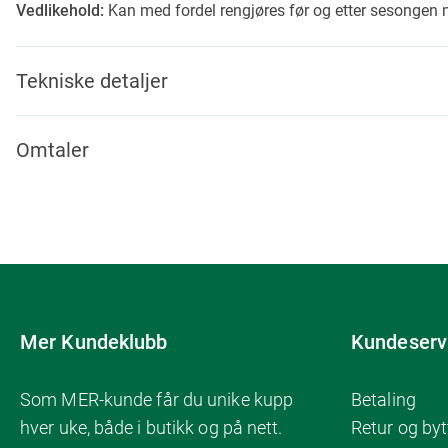
Vedlikehold:
Kan med fordel rengjøres før og etter sesongen 
Tekniske detaljer
Omtaler
Mer Kundeklubb
Kundeserv
Som MER-kunde får du unike kupp
Betaling
hver uke, både i butikk og på nett.
Retur og byt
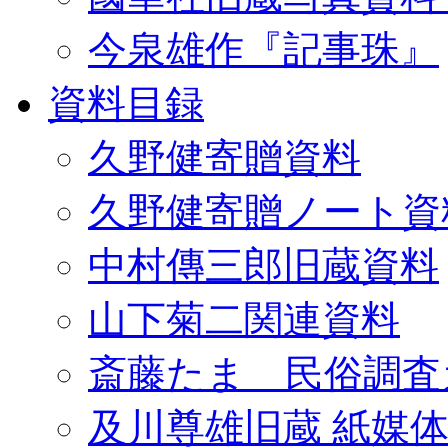
今泉雄作『記事珠』
資料目録
久野健寄贈資料
久野健寄贈ノート資
中村傳三郎旧蔵資料
山下菊二関連資料
斎藤たま 民俗調査
及川尊雄旧蔵 紙媒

# # # #

■ **Work to be completed**
Each line above must be set down exactly, though no picture should be carried over.

■ **Expected answer**
Vedlikehold:
Kan med fordel rengjøres før og etter sesongen 
Tekniske detaljer
Omtaler
Mer Kundeklubb
Kundeserv
Som MER-kunde får du unike kupp
Betaling
hver uke, både i butikk og på nett.
Retur og byt
今泉雄作『記事珠』
資料目録
久野健寄贈資料
久野健寄贈ノート資
中村傳三郎旧蔵資料
山下菊二関連資料
斎藤たま 民俗調査
及川尊雄旧蔵 紙媒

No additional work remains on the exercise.